There can be criminal sanctions for breaching “relevant requirements” in the Regulations – the Health & Safety Executive or local authorities can, depending on the nature of the business, issue criminal proceedings.
Workers can bring Tribunal claims if they are denied rest entitlements. Compensation is determined on a just and equitable basis. In a recent case (Gomes v Higher Level Care Limited (2018)), the CA held that this does not include injury to feelings. However, given the Carreras judgment opens up the possibility of discrimination claims, it possible that claims with a discriminatory angle could involve injury to feelings awards.
Workers also have the right not to be subject to a detriment on the ground that the worker refused to comply with a requirement which contravenes the Regulations or refuses to forgo a right conferred on him by the Regulations. In cases of dismissal, this can lead to automatic unfair dismissal claims.
If workers voluntarily forgo rest breaks and this risks health and safety, a failure to require the worker to take the breaks could expose the employer to breaches of health and safety requirements, the duty of mutual trust and confidence and/or the employer’s duty of care.
Other, indirect, claims could be for personal injury (e.g. stress-related injury claims) and whistleblowing (e.g. medical staff making a protected disclosure about long working hours).
Sustained or serious breaches of the Regulations may also have reputational consequences for employers.
The future – the right to disconnect?
Although developments in working practices such as agile working, working remotely and the technological developments that make this possible have, for some, improved flexible working, the line between work and rest time has, for others, been blurred. In France, this has recently led to pressure for the “right to disconnect” being translated into law – since 2017 organisations with more than 50 workers are obliged to negotiate to put in place measures to regulate the use of electronic work communications out of hours, with a view to companies respecting rest breaks. Although France is known for its employee-friendly legislation, it is possible we could see this as a developing trend in UK employment law.
The law on working time in the UK could do with being updated and clarified. Notably, the rules relating to on-call time and compensatory rest would benefit from clarification and modernisation. It is unclear what the status of the Regulations will be following Brexit. Aspects of the Regulations have proved contentious, so it remains to be seen whether there will be changes once the European Working Time Directive from which the Regulations derive ceases to be binding.

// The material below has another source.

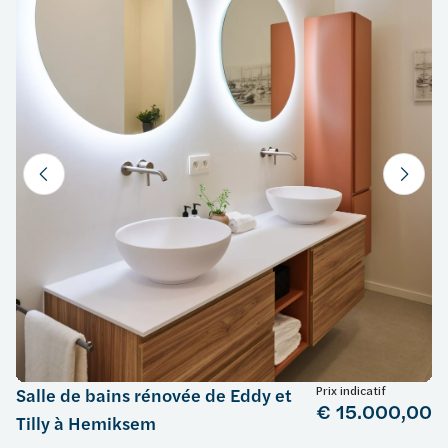
Prix indicatif
Salle de bains rénovée de Eddy et
€ 15.000,00
Tilly à Hemiksem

Practical tips for employers
Be aware that the line between what is voluntary and what is “required” may be blurred if the workplace culture is such that it is in the workers’ interests to forego breaks, e.g. pressure from managers or peers to forego breaks, or indirect means such as performance targets.

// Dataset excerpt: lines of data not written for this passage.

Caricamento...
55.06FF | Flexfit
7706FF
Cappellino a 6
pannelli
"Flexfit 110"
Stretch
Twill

Put in place specific arrangements for taking breaks – an employer has a duty to do so regardless of whether they have been requested.

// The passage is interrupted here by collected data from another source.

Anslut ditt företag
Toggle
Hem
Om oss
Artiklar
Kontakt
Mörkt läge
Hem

Although employers are not required to keep records of workers taking compensatory rest, doing so may help evidence compliance with obligations.
Although it may be tempting to stipulate that compensatory rest is satisfied by holiday in excess of statutory minimum entitlements, since compensatory rest must be given immediately after the relevant working period, this is unlikely to work.
Consider tailored arrangements for staff with disabilities and pregnant mothers.
Make sure that arrangements have been considered and put in place for atypical workers e.g. remote workers, night shift workers and those on zero hours contracts. The gig economy, in particular, is ripe for fresh legal challenges in this area.